Malaysian bank apologises for ‘black face’ insurance ad again, says ad made in-house

The Malaysian Hong Leong Financial Group has again apologised for a controversial insurance ad, which centred on a clumsy ‘blackfaced’ domestic worker, which last week provoked a raft of negative stories in the international media and together with a social media backlash forced the bank to withdraw the campaign from TV, online and outdoor.

In the wake of the global media coverage which saw the story about the Hong Kong ad campaign, picked up by Al Jazeera, Time Magazine (online), News Corp’s major Australian online portal and Hong Kong’s largest english language newspaper the South China Morning Post, the bank on Friday issued a second apology for the insurance ad.

“It was truly never our intention for it to be offensive and any unintended miscommunication is deeply regretted.
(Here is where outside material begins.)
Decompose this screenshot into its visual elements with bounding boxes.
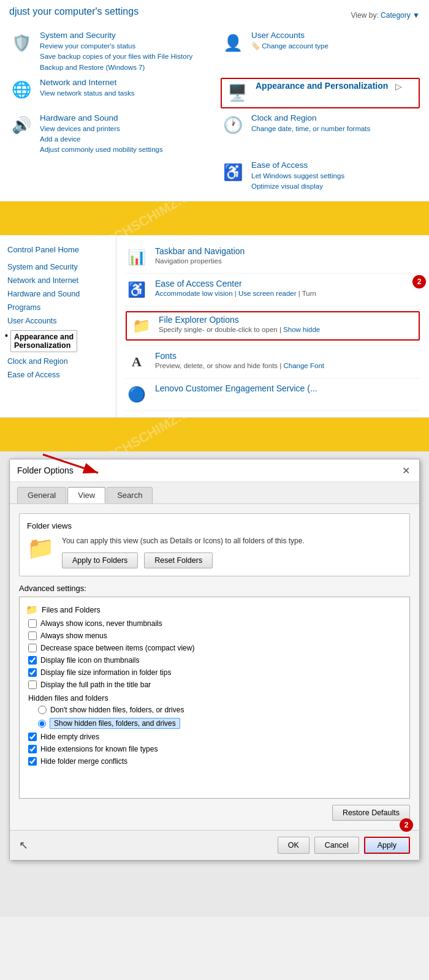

As such, we have earlier in the week taken action to withdraw the advertisement,” said Harry Wong, director and general manager of Hong Leong Insurance.

“We reiterate that Hong Leong Insurance (Asia) Ltd has the greatest respect for the people and we will ensure that we will be more sensitive with our future advertisements,” he said, while confirming that the ad had been made in-house without the involvement of an advertising agency.
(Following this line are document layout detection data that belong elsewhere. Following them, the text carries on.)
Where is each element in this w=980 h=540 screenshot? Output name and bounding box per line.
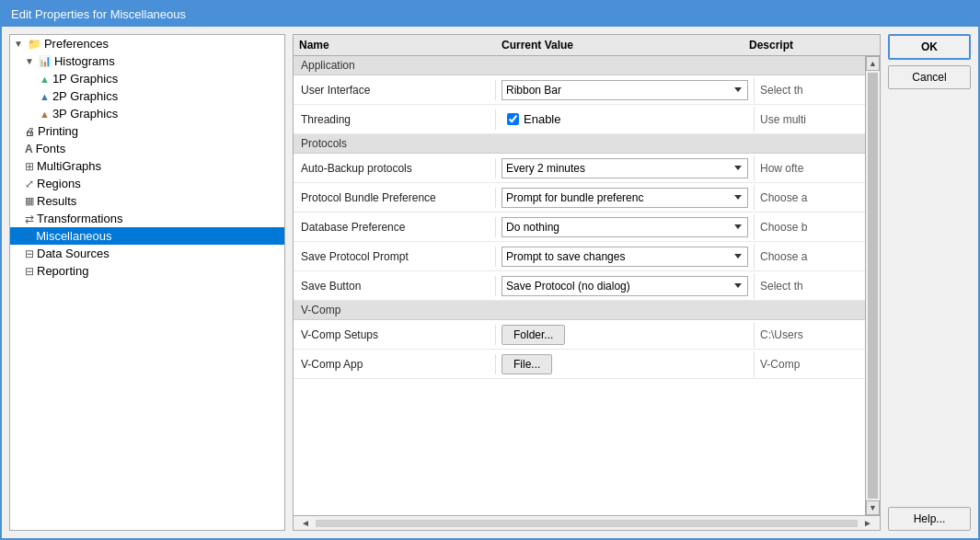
row-vcomp-setups: V-Comp Setups Folder... C:\Users	[294, 320, 865, 350]
vcomp-setups-folder-button[interactable]: Folder...	[502, 325, 565, 345]
props-with-scrollbar: Application User Interface Ribbon Bar Cl…	[294, 56, 880, 515]
prop-desc-protocol-bundle: Choose a	[755, 188, 865, 208]
prop-desc-threading: Use multi	[755, 109, 865, 130]
miscellaneous-icon	[25, 231, 33, 242]
threading-checkbox[interactable]	[507, 113, 519, 125]
prop-desc-save-button: Select th	[755, 276, 865, 296]
prop-name-database-pref: Database Preference	[294, 217, 496, 237]
threading-checkbox-row: Enable	[502, 109, 748, 129]
graphics1-icon	[40, 74, 50, 85]
col-desc-header: Descript	[749, 39, 859, 52]
prop-value-vcomp-app: File...	[496, 351, 755, 377]
row-auto-backup: Auto-Backup protocols Every 2 minutes Ev…	[294, 154, 865, 183]
datasources-icon	[25, 247, 34, 260]
user-interface-dropdown[interactable]: Ribbon Bar Classic Menu Toolbar	[502, 80, 748, 100]
threading-label: Enable	[524, 112, 560, 126]
tree-item-transformations[interactable]: Transformations	[10, 210, 284, 227]
section-vcomp: V-Comp	[294, 301, 865, 320]
tree-panel: ▼ Preferences ▼ Histograms 1P Graphics 2…	[9, 34, 285, 531]
scroll-left-arrow[interactable]: ◄	[297, 518, 314, 528]
prop-value-user-interface: Ribbon Bar Classic Menu Toolbar	[496, 77, 755, 103]
dialog-body: ▼ Preferences ▼ Histograms 1P Graphics 2…	[2, 27, 978, 538]
vertical-scrollbar: ▲ ▼	[865, 56, 880, 515]
row-user-interface: User Interface Ribbon Bar Classic Menu T…	[294, 75, 865, 105]
prop-value-protocol-bundle: Prompt for bundle preferenc Always use e…	[496, 185, 755, 211]
row-save-protocol-prompt: Save Protocol Prompt Prompt to save chan…	[294, 242, 865, 271]
prop-desc-user-interface: Select th	[755, 80, 865, 100]
main-dialog: Edit Properties for Miscellaneous ▼ Pref…	[0, 0, 980, 540]
prop-name-save-button: Save Button	[294, 276, 496, 296]
save-protocol-prompt-dropdown[interactable]: Prompt to save changes Always save Never…	[502, 247, 748, 267]
col-value-header: Current Value	[502, 39, 749, 52]
scroll-up-arrow[interactable]: ▲	[866, 56, 880, 71]
prop-name-user-interface: User Interface	[294, 80, 496, 100]
regions-icon	[25, 178, 34, 190]
graphics3-icon	[40, 109, 50, 120]
row-database-pref: Database Preference Do nothing Open data…	[294, 213, 865, 242]
tree-item-fonts[interactable]: Fonts	[10, 140, 284, 157]
section-application: Application	[294, 56, 865, 75]
vcomp-app-file-button[interactable]: File...	[502, 354, 552, 374]
prop-name-vcomp-setups: V-Comp Setups	[294, 325, 496, 345]
prop-desc-auto-backup: How ofte	[755, 158, 865, 178]
prop-value-save-button: Save Protocol (no dialog) Save Protocol …	[496, 273, 755, 299]
horizontal-scrollbar: ◄ ►	[294, 515, 880, 530]
prop-desc-save-protocol-prompt: Choose a	[755, 247, 865, 267]
folder-icon	[28, 38, 41, 51]
row-vcomp-app: V-Comp App File... V-Comp	[294, 350, 865, 379]
protocol-bundle-dropdown[interactable]: Prompt for bundle preferenc Always use e…	[502, 188, 748, 208]
tree-item-results[interactable]: Results	[10, 192, 284, 210]
help-button[interactable]: Help...	[888, 507, 971, 531]
col-name-header: Name	[299, 39, 502, 52]
tree-item-data-sources[interactable]: Data Sources	[10, 245, 284, 262]
prop-name-auto-backup: Auto-Backup protocols	[294, 158, 496, 178]
prop-value-auto-backup: Every 2 minutes Every 5 minutes Every 10…	[496, 155, 755, 181]
row-protocol-bundle: Protocol Bundle Preference Prompt for bu…	[294, 183, 865, 213]
printing-icon	[25, 126, 35, 137]
main-content: Name Current Value Descript Application …	[293, 34, 881, 531]
expand-icon: ▼	[25, 56, 34, 66]
tree-item-multigraphs[interactable]: MultiGraphs	[10, 157, 284, 175]
expand-icon: ▼	[14, 39, 23, 49]
database-pref-dropdown[interactable]: Do nothing Open database Prompt	[502, 217, 748, 237]
tree-item-1p-graphics[interactable]: 1P Graphics	[10, 70, 284, 87]
row-threading: Threading Enable Use multi	[294, 105, 865, 134]
prop-name-vcomp-app: V-Comp App	[294, 354, 496, 374]
prop-desc-vcomp-app: V-Comp	[755, 354, 865, 374]
dialog-title: Edit Properties for Miscellaneous	[11, 7, 186, 21]
tree-item-miscellaneous[interactable]: Miscellaneous	[10, 227, 284, 245]
scroll-down-arrow[interactable]: ▼	[866, 500, 880, 515]
ok-button[interactable]: OK	[888, 34, 971, 60]
scroll-thumb[interactable]	[868, 73, 878, 499]
prop-desc-vcomp-setups: C:\Users	[755, 325, 865, 345]
prop-name-save-protocol-prompt: Save Protocol Prompt	[294, 247, 496, 267]
histogram-icon	[39, 55, 52, 67]
scroll-right-arrow[interactable]: ►	[859, 518, 876, 528]
transformations-icon	[25, 213, 34, 225]
tree-item-histograms[interactable]: ▼ Histograms	[10, 52, 284, 70]
props-area: Name Current Value Descript Application …	[293, 34, 881, 531]
prop-name-protocol-bundle: Protocol Bundle Preference	[294, 188, 496, 208]
tree-item-preferences[interactable]: ▼ Preferences	[10, 35, 284, 52]
auto-backup-dropdown[interactable]: Every 2 minutes Every 5 minutes Every 10…	[502, 158, 748, 178]
tree-item-2p-graphics[interactable]: 2P Graphics	[10, 87, 284, 105]
props-scroll: Application User Interface Ribbon Bar Cl…	[294, 56, 865, 515]
tree-item-regions[interactable]: Regions	[10, 175, 284, 192]
section-protocols: Protocols	[294, 134, 865, 154]
row-save-button: Save Button Save Protocol (no dialog) Sa…	[294, 271, 865, 301]
prop-desc-database-pref: Choose b	[755, 217, 865, 237]
tree-item-reporting[interactable]: Reporting	[10, 262, 284, 280]
tree-item-3p-graphics[interactable]: 3P Graphics	[10, 105, 284, 122]
graphics2-icon	[40, 91, 50, 102]
prop-value-save-protocol-prompt: Prompt to save changes Always save Never…	[496, 244, 755, 270]
prop-value-vcomp-setups: Folder...	[496, 322, 755, 348]
multigraphs-icon	[25, 160, 34, 173]
save-button-dropdown[interactable]: Save Protocol (no dialog) Save Protocol …	[502, 276, 748, 296]
scroll-track[interactable]	[316, 520, 858, 527]
tree-item-printing[interactable]: Printing	[10, 122, 284, 140]
cancel-button[interactable]: Cancel	[888, 65, 971, 89]
reporting-icon	[25, 265, 34, 278]
prop-name-threading: Threading	[294, 109, 496, 130]
spacer	[888, 95, 971, 501]
props-header: Name Current Value Descript	[294, 35, 880, 56]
In response to questions from Mumbrella Asia a spokesman for the bank confirmed that the ad campaign was only shown in the Hong Kong market and began airing on May 7 before being withdrawn from TV and online on June 18, after negative social media reaction and media coverage, while the outdoor campaign was not withdrawn until June 21 due to challenges in withdrawing all the inventory from buses etc.

Asked about who created the advertising campaign a spokesman said: “The idea of the advertisement was developed during internal brainstorming sessions between our own marketing colleague and the production team without the involvement of any agency.

“As the company head, the general manager of Hong Leong Insurance Asia Ltd (Harry Wong) is taking accountability for the advertisement program.”